Ao mesmo tempo em que o progresso tecnológico nos proporcionou inúmeros confortos, também nos proporcionou diversos efeitos colaterais indesejados. Há um século, aproximadamente 10% da mortalidade humana era resultado de más decisões. Atualmente, esse índice é de aproximadamente 40%, com as doenças crônicas como enfarto, câncer e diabetes sendo resultados de más decisões contínuas (hábitos ou estilos de vida).
Uma nova abordagem
Um consenso geral entre os cientistas comportamentais da atualidade é a influência desproporcional e subestimada do ambiente na tomada de decisões e mudanças de comportamento. Por isso, uma nova abordagem focada no contexto – e, consequentemente, agindo mais sobre o Sistema 1 - vem revolucionando os diversos setores: a arquitetura da escolha ou nudging. Como definem Richard Thaler e Cass Sustein no livro Nudge: o empurrão para a escolha certa (Editora Elsevier, 2008) a arquitetura da escolha organiza o contexto no qual as pessoas tomam decisões.
Com base nas descobertas das ciências comportamentais, o arquiteto da escolha projeta contextos para influenciar de forma previsível e sistemática as decisões das pessoas. Estes projetos podem ser aplicados tanto no setor público (esfera de onde se originou), quanto no setor privado e terceiro setor, para melhorar o bem-estar, aumentar lucros, receitas, produtividade, reduzir custos e arrecadar mais recursos.
É claro que as diversas descobertas das ciências comportamentais, as ferramentas e métodos de arquitetura da escolha não poderiam ser todas contempladas nesse artigo, mas podemos dar algumas dicas gerais sobre como influenciar as ações das pessoas.
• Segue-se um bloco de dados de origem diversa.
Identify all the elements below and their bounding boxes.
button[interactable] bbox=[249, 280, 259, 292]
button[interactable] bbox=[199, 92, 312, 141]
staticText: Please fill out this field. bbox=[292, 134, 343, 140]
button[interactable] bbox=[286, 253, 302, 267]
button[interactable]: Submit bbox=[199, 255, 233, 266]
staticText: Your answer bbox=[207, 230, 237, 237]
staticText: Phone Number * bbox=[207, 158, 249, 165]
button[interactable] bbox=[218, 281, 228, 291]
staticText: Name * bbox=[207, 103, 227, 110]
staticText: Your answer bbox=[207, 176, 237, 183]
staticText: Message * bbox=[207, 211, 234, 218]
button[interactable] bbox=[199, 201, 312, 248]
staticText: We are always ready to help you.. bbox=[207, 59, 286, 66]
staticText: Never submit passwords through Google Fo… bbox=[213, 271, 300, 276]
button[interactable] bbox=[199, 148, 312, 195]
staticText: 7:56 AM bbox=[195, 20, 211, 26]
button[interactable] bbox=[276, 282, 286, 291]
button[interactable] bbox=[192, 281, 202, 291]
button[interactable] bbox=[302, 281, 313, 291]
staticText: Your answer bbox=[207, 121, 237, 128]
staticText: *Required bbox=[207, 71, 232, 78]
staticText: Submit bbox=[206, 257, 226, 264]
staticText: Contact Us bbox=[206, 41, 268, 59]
As mais óbvias são definir o comportamento chave e remover os obstáculos para estes comportamentos.
1. Como já dizia aquela velha frase sobre gestão "você não pode gerenciar o que não pode mensurar". E você não pode mensurar o que não especificar. Portanto, antes de tentar mudar ou influenciar algum comportamento, descreva-o de forma específica, sabendo claramente quando ele ocorreu ou não.
2. Use o caminho da menor resistência. Pode ser difícil encontrar os diversos obstáculos, barreiras ou ruídos que atrapalham a ocorrência de determinado comportamento, mas certamente ao encontrá-los e removê-los, você garante que a probabilidade de ocorrência do mesmo aumente consideravelmente.
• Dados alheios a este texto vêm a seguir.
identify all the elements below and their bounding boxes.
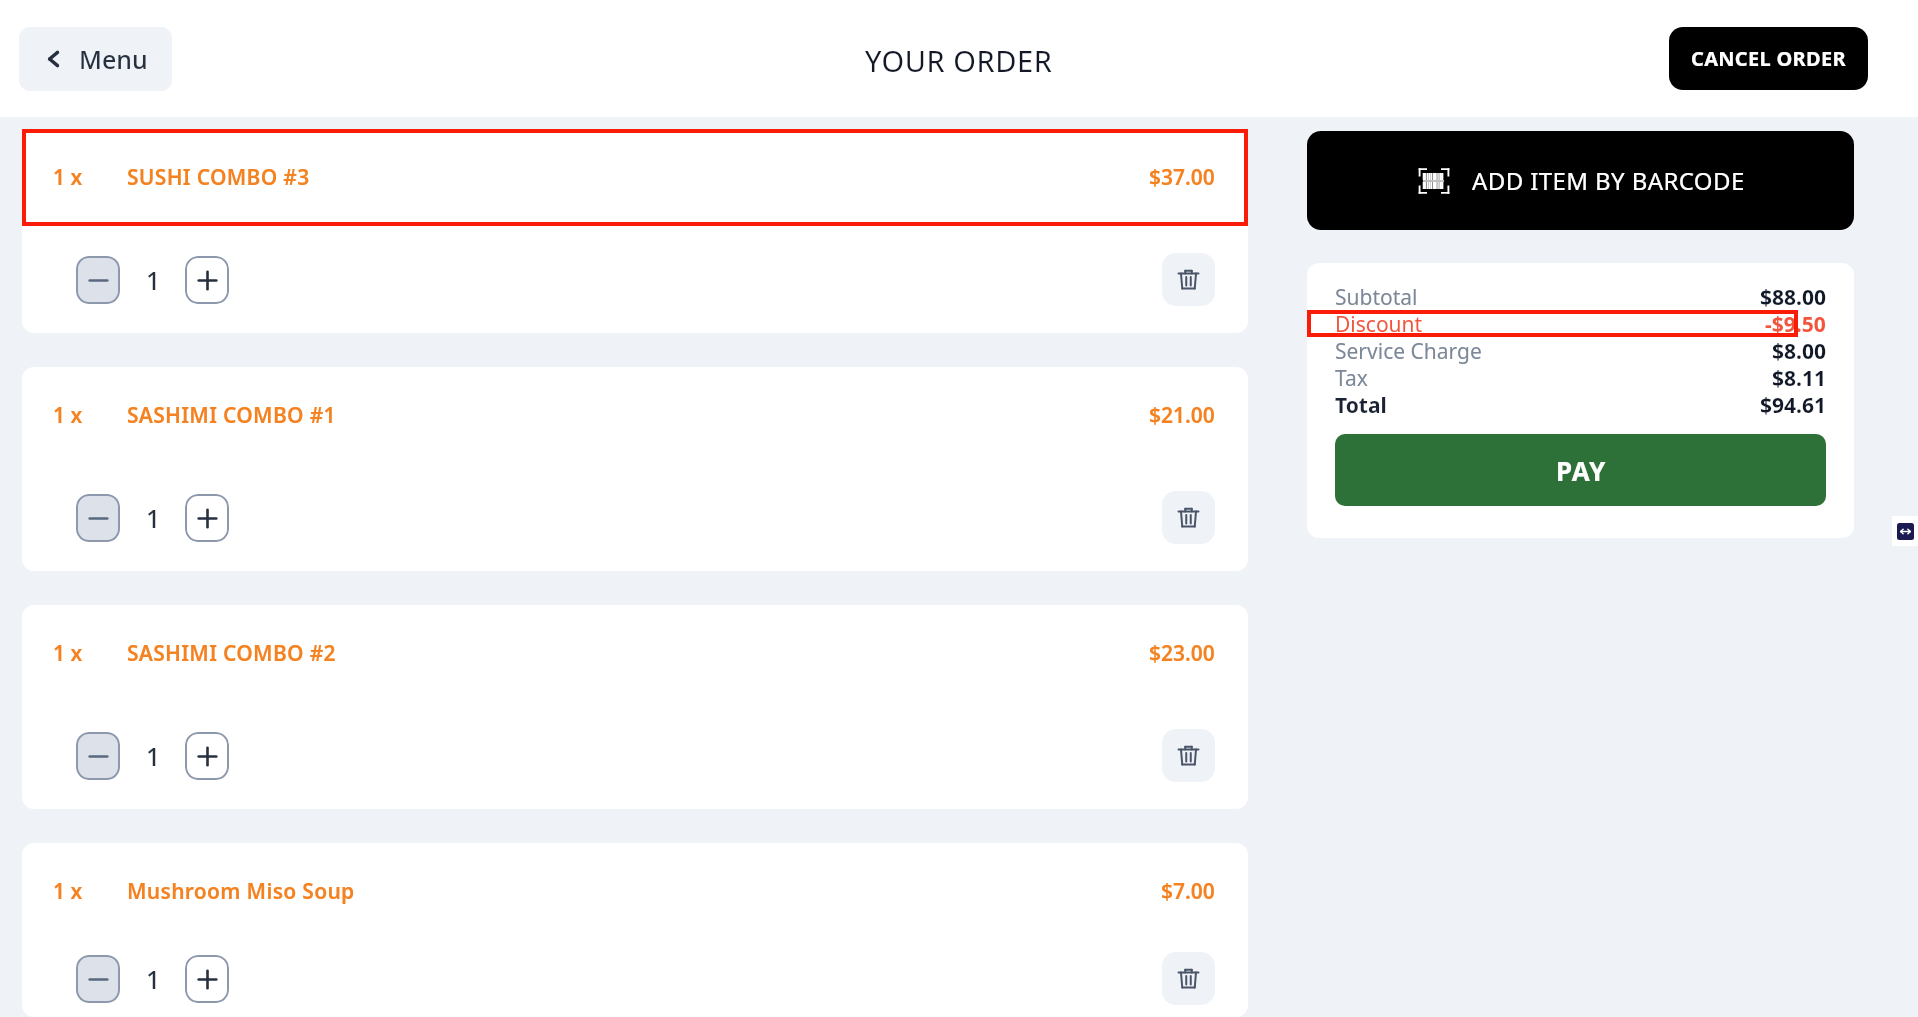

Além disso, vá além do bom senso e olhe para a ciência. Não é apenas ineficiente, mas também negligente não utilizar os atalhos que os conhecimentos científicos nos dão sobre o comportamento humano. Seria algo parecido com reinventar a roda toda vez que um novo carro for criado, ignorando todos os conhecimentos da física a respeito.
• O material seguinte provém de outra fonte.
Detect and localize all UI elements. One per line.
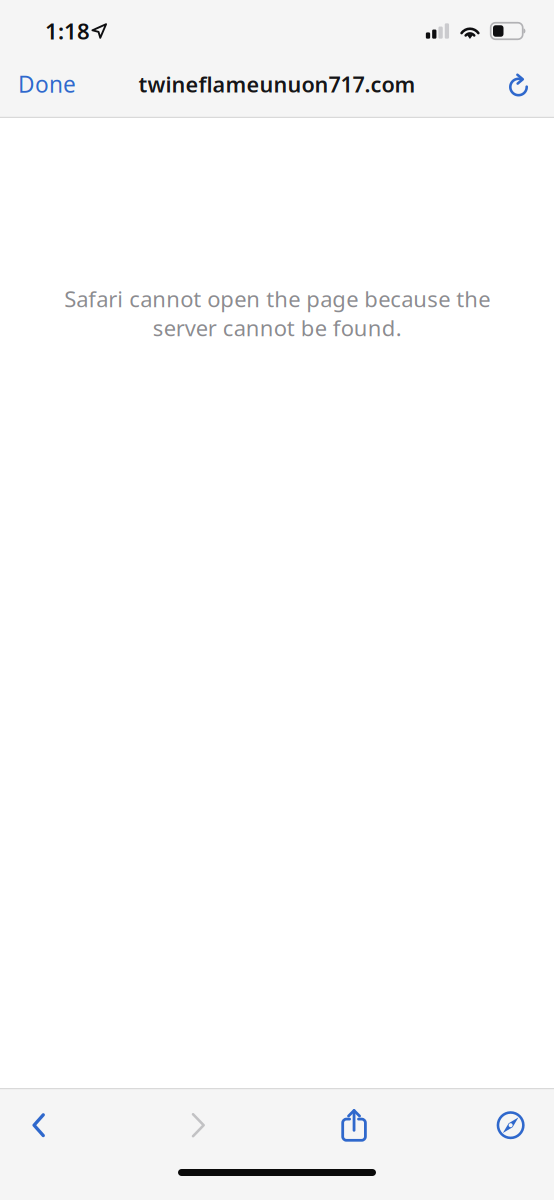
staticText: Done xyxy=(18,69,76,99)
staticText: 1:18 xyxy=(45,16,90,46)
button[interactable]: Share xyxy=(277,1089,416,1161)
staticText: Safari cannot open the page because the … xyxy=(64,284,490,342)
button[interactable]: Forward xyxy=(138,1089,277,1161)
staticText: twineflameunuon717.com xyxy=(138,70,416,98)
button[interactable]: Reload xyxy=(495,62,554,106)
button[interactable]: Open in Safari xyxy=(416,1089,554,1161)
button[interactable]: Back xyxy=(0,1089,138,1161)
button[interactable]: Done xyxy=(0,62,90,106)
O Behavioural Insights Team (também conhecido como o “Nudge Unit”) criou um framework chamado MINDSPACE (acrônimo de Mensageiro, Incentivos, Normas, Default, Saliência, Priming, Afeto, Comprometimento e Ego) que tenta sintetizar em nove fatores os princípios científicos do comportamento. Da mesma forma, Robert Cialdini fala sobre os seis princípios chaves para persuasão: reciprocidade, compromisso e coerência, aprovação social, autoridade, afeto e escassez. Esses princípios e frameworks podem ser utilizados para definir e diagnosticar problemas comportamentais, e projetar e testar soluções contextuais na forma de arquiteturas da escolha, indo além do bom senso e trazendo as ciências para os assuntos humanos.